Noting the crippling impact this poverty can have within the household, the Center noted that “without energy service, low-income households find it difficult to function. Energy is necessary to stay warm in the winter, avoid heat stroke on dangerously hot summer days, refrigerate perishables, cook food, and power home medical devices.  Adults and children need energy service at home a to be productive at work and school.”  Closing with a review of the slide in funding over the past few fiscal years, the Center pinned the percentage of decline in funding to a staggering “30% and the number of households served has declined by 14%.  In FY 2015, LIHEAP received $3.39 billion in congressional funding, but only $3.36 billion in FY 2016.  For FY 2017, the House Appropriations Committee proposed $3.49 billion for LIHEAP funding, while the Senate Appropriations Committee proposed $3.36 billion.”

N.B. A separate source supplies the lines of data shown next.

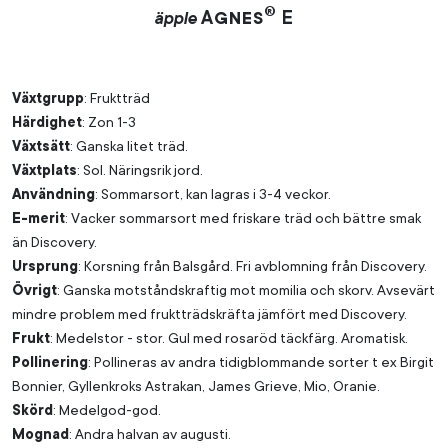
®
Agnes
E
äpple
Växtgrupp
: Fruktträd
Härdighet
: Zon 1-3
Växtsätt
: Ganska litet träd.
Växtplats
: Sol. Näringsrik jord.
Användning
: Sommarsort, kan lagras i 3-4 veckor.
E-merit
: Vacker sommarsort med friskare träd och bättre smak
än Discovery.
Ursprung
: Korsning från Balsgård. Fri avblomning från Discovery.
Övrigt
: Ganska motståndskraftig mot momilia och skorv. Avsevärt
mindre problem med fruktträdskräfta jämfört med Discovery.
Frukt
: Medelstor - stor. Gul med rosaröd täckfärg. Aromatisk.
Pollinering
: Pollineras av andra tidigblommande sorter t ex Birgit
Bonnier, Gyllenkroks Astrakan, James Grieve, Mio, Oranie.
Skörd
: Medelgod-god.
Mognad
: Andra halvan av augusti.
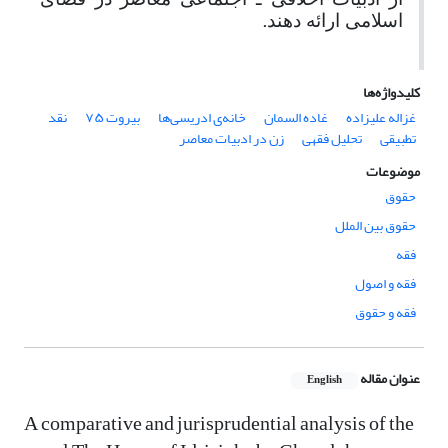
.
اسلامی ارائه دهند
کلیدواژه‌ها
غزاله علیزاده
غاده السمان
خانه‌ی ادریسی‌ها
بیروت ۷۵
نقد
تطبیقی
تحلیل فقهی
زن در ادبیات معاصر
موضوعات
حقوق
حقوق بین الملل
فقه
فقه و اصول
فقه و حقوق
عنوان مقاله
English
A comparative and jurisprudential analysis of the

Meanwhile, as news raced across the Heartland and out West, elected officials were working alongside community action agencies and related advocates to spread the word of the availabilty of assistance, with Indiana State Rep. Joseph Petrarca sounding the alarm to his constituent households that “while it’s been a relatively mild winter so far, I urge anyone who may be eligible to inquire before the March 31 application deadline.  LIHEAP offers one-time cash grants of $200 to $1,000 that are sent directly to the utility company, and crisis benefits of $25 to $500 for households in immediate danger of losing heat.”  Out in Oregon, the issue wasn’t assistance still available that wasn’t being claimed but rather the dilemma facing local CAAs of running out of funding early, with KTVZ reporting that as a consequence, a popular LIHEAP center, Neighbor Impact, was being forced to shut down early because “the funds provided through the federal Low Income Home Energy Assistance Program (LIHEAP) have been exhausted this year and there has been no word on if or when the federal government will be releasing additional funds, the agency said. In the past, NeighborImpact has received an additional 10 percent allocation to help clients.”


Seeking to keep the door open as long as possible to take appointments from families still needing assistance, Energy Assistance Program manager Joyce Cranston explained that an additional contributor had been the overflow of families helped this fall, explaining that “our program has been hit hard this season due to the weather.  Between October 1, 2016 and February 8, 2017 we have served 5,226 people in our Energy Assistance program.  We have pledged over $1.3 million from our state and federal funding for energy assistance already this season.  These pledges have spent out our federal LIHEAP funds.  We are trying to keep up, but the need for assistance has far outpaced the funding we have available.  NeighborImpact will continue to receive monthly OEA funding, however, that funding is restricted to Pacific Power customers and will be available on a first-come, first-served basis each month.  We have also had to reduce staffing and cut back on the number of appointments we take.”